亚洲男人的天堂2018av,欧美草比,久久久久久免费视频精选,国色天香在线看免费,久久久久亚洲av成人片仓井空

The sign-constrained Stiefel manifold in $\mathbb{R}^{n\times r}$ is a segment of the Stiefel manifold with fixed signs (nonnegative or nonpositive) for some columns of the matrices. It includes the nonnegative Stiefel manifold as a special case. We present global and local error bounds that provide an inequality with easily computable residual functions and explicit coefficients to bound the distance from matrices in $\mathbb{R}^{n\times r}$ to the sign-constrained Stiefel manifold. Moreover, we show that the error bounds cannot be improved except for the multiplicative constants under some mild conditions, which explains why two square-root terms are necessary in the bounds when $1< r <n$ and why the $\ell_1$ norm can be used in the bounds when $r = n$ or $r = 1$ for the sign constraints and orthogonality, respectively. The error bounds are applied to derive exact penalty methods for minimizing a Lipschitz continuous function with orthogonality and sign constraints.

相關內容

Sorting has a natural generalization where the input consists of: (1) a ground set $X$ of size $n$, (2) a partial oracle $O_P$ specifying some fixed partial order $P$ on $X$ and (3) a linear oracle $O_L$ specifying a linear order $L$ that extends $P$. The goal is to recover the linear order $L$ on $X$ using the fewest number of linear oracle queries. In this problem, we measure algorithmic complexity through three metrics: oracle queries to $O_L$, oracle queries to $O_P$, and the time spent. Any algorithm requires worst-case $\log_2 e(P)$ linear oracle queries to recover the linear order on $X$. Kahn and Saks presented the first algorithm that uses $\Theta(\log e(P))$ linear oracle queries (using $O(n^2)$ partial oracle queries and exponential time). The state-of-the-art for the general problem is by Cardinal, Fiorini, Joret, Jungers and Munro who at STOC'10 manage to separate the linear and partial oracle queries into a preprocessing and query phase. They can preprocess $P$ using $O(n^2)$ partial oracle queries and $O(n^{2.5})$ time. Then, given $O_L$, they uncover the linear order on $X$ in $\Theta(\log e(P))$ linear oracle queries and $O(n + \log e(P))$ time -- which is worst-case optimal in the number of linear oracle queries but not in the time spent. For $c \geq 1$, our algorithm can preprocess $O_P$ using $O(n^{1 + \frac{1}{c}})$ queries and time. Given $O_L$, we uncover $L$ using $\Theta(c \log e(P))$ queries and time. We show a matching lower bound, as there exist positive constants $(\alpha, \beta)$ where for any constant $c \geq 1$, any algorithm that uses at most $\alpha \cdot n^{1 + \frac{1}{c}}$ preprocessing must use worst-case at least $\beta \cdot c \log e(P)$ linear oracle queries. Thus, we solve the problem of sorting under partial information through an algorithm that is asymptotically tight across all three metrics.

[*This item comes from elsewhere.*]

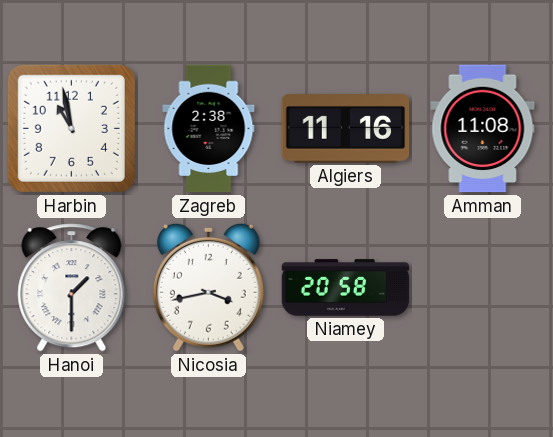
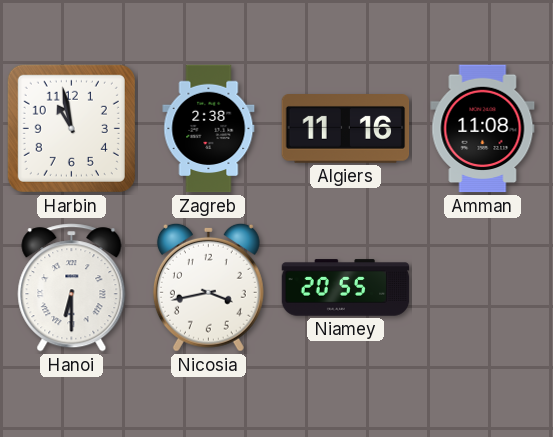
Hanoi: 1:30 -> 6:30
Niamey: 20:58 -> 20:55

We consider the problem of sampling from the posterior distribution of a $d$-dimensional coefficient vector $\boldsymbol{\theta}$, given linear observations $\boldsymbol{y} = \boldsymbol{X}\boldsymbol{\theta}+\boldsymbol{\varepsilon}$. In general, such posteriors are multimodal, and therefore challenging to sample from. This observation has prompted the exploration of various heuristics that aim at approximating the posterior distribution. In this paper, we study a different approach based on decomposing the posterior distribution into a log-concave mixture of simple product measures. This decomposition allows us to reduce sampling from a multimodal distribution of interest to sampling from a log-concave one, which is tractable and has been investigated in detail. We prove that, under mild conditions on the prior, for random designs, such measure decomposition is generally feasible when the number of samples per parameter $n/d$ exceeds a constant threshold. We thus obtain a provably efficient (polynomial time) sampling algorithm in a regime where this was previously not known. Numerical simulations confirm that the algorithm is practical, and reveal that it has attractive statistical properties compared to state-of-the-art methods.

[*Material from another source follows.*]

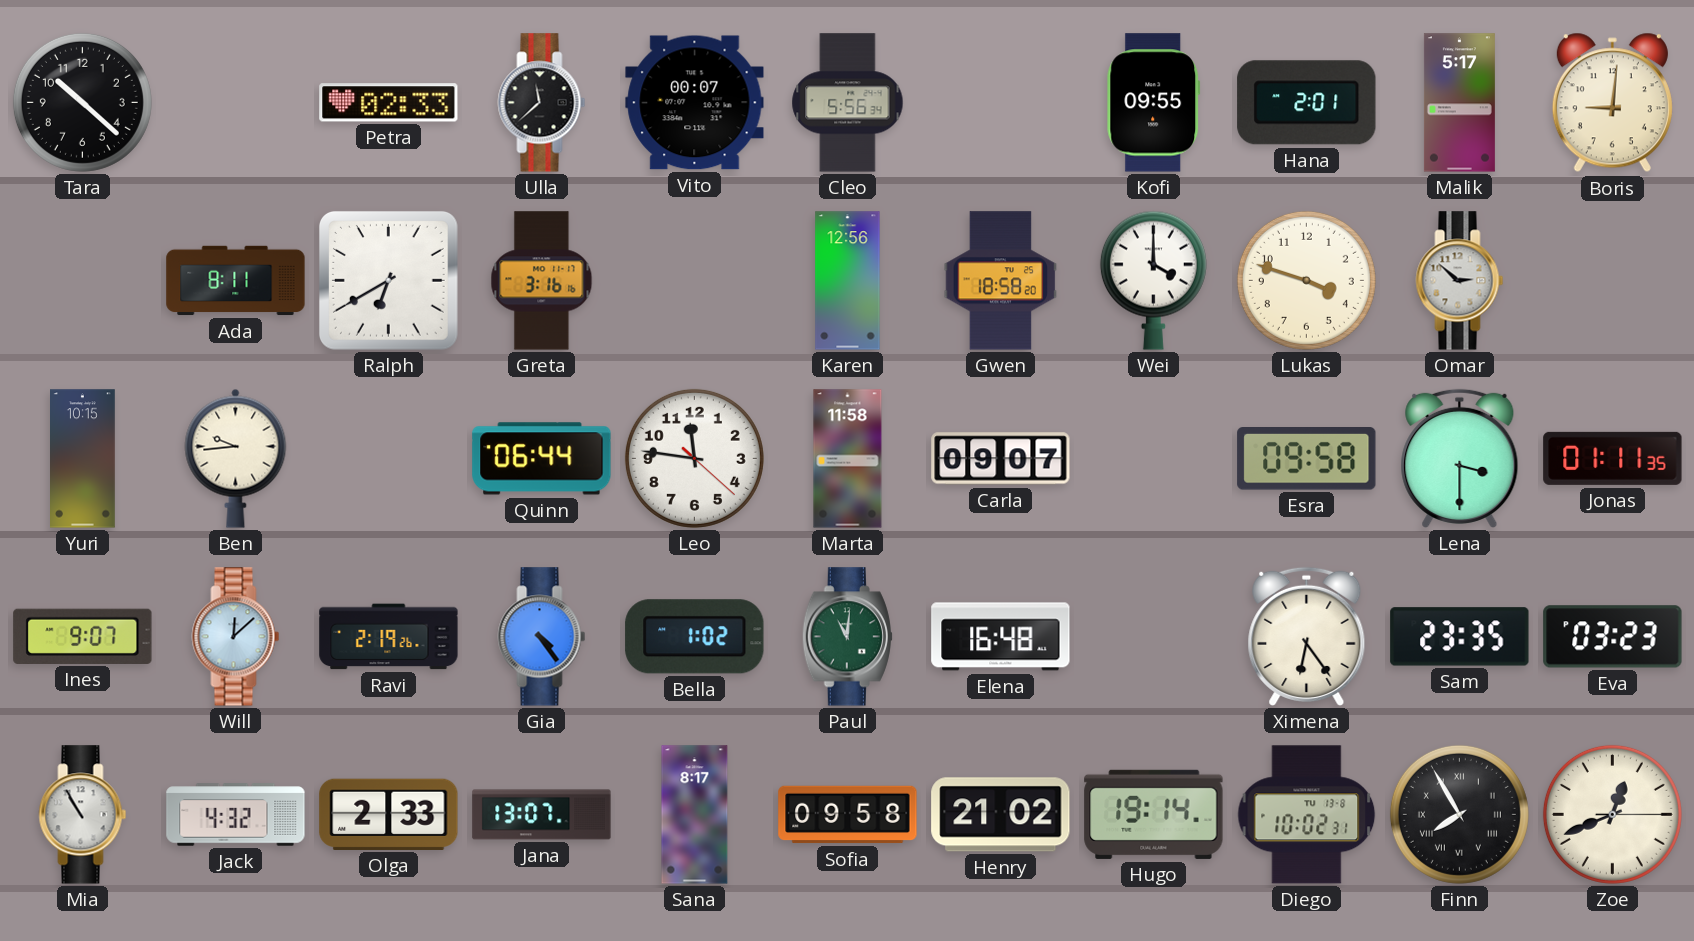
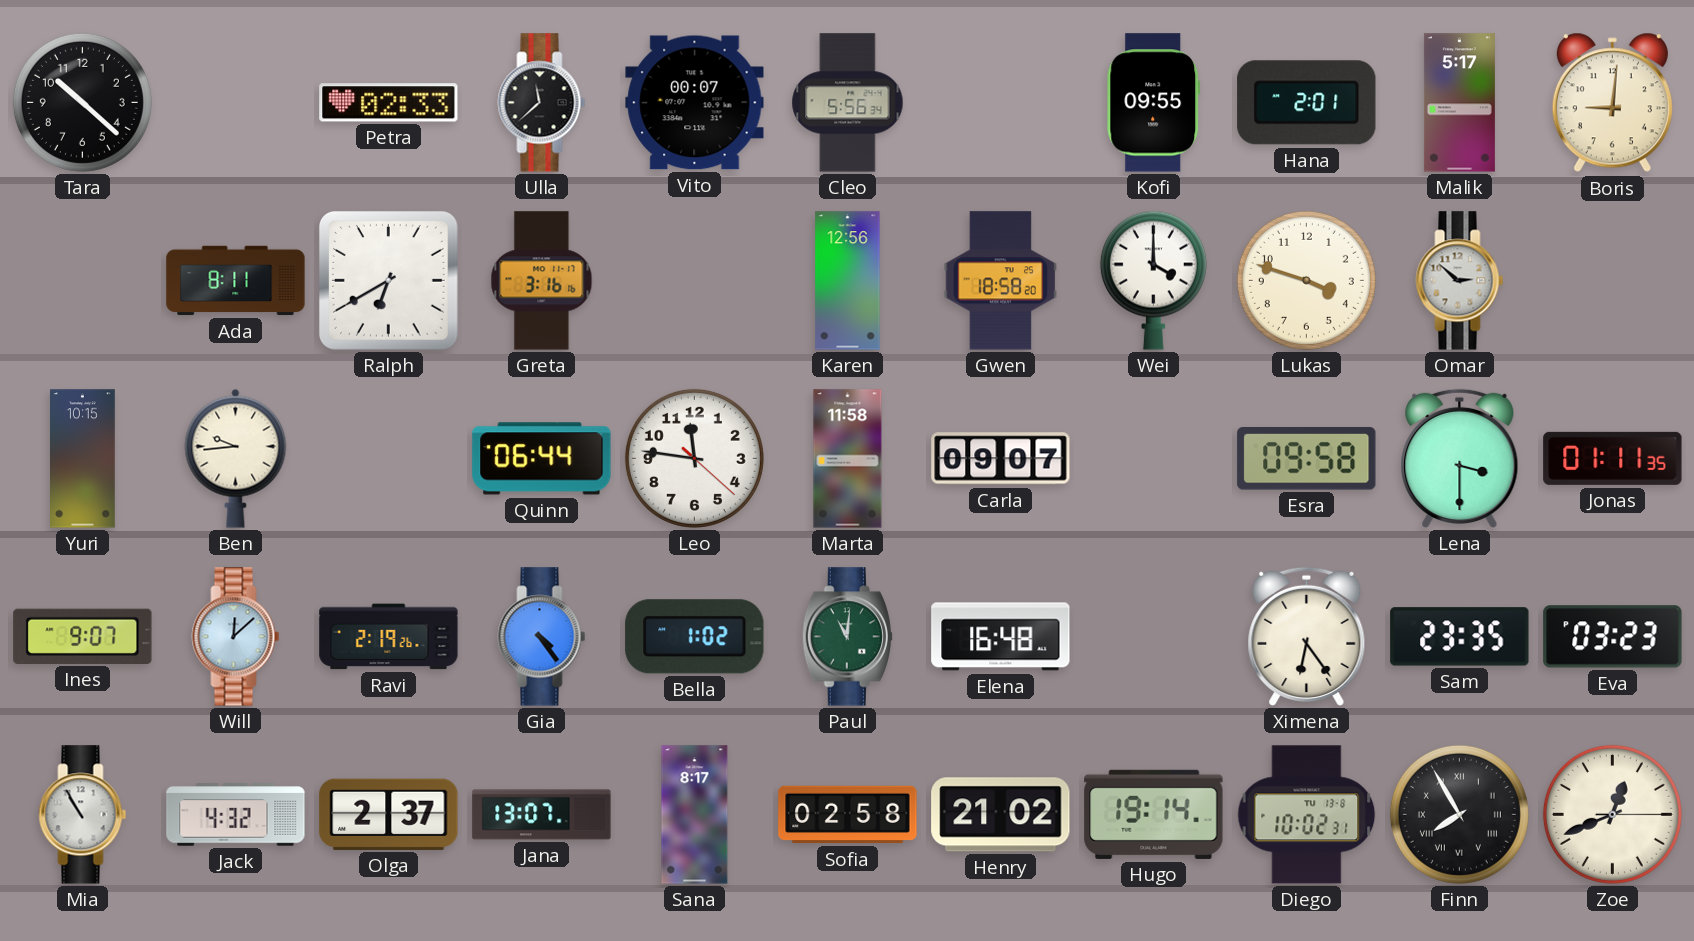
Olga: 2:33 -> 2:37
Sofia: 09:58 -> 02:58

Let $R \cup B$ be a set of $n$ points in $\mathbb{R}^2$, and let $k \in 1..n$. Our goal is to compute a line that "best" separates the "red" points $R$ from the "blue" points $B$ with at most $k$ outliers. We present an efficient semi-online dynamic data structure that can maintain whether such a separator exists. Furthermore, we present efficient exact and approximation algorithms that compute a linear separator that is guaranteed to misclassify at most $k$, points and minimizes the distance to the farthest outlier. Our exact algorithm runs in $O(nk + n \log n)$ time, and our $(1+\varepsilon)$-approximation algorithm runs in $O(\varepsilon^{-1/2}((n + k^2) \log n))$ time. Based on our $(1+\varepsilon)$-approximation algorithm we then also obtain a semi-online data structure to maintain such a separator efficiently.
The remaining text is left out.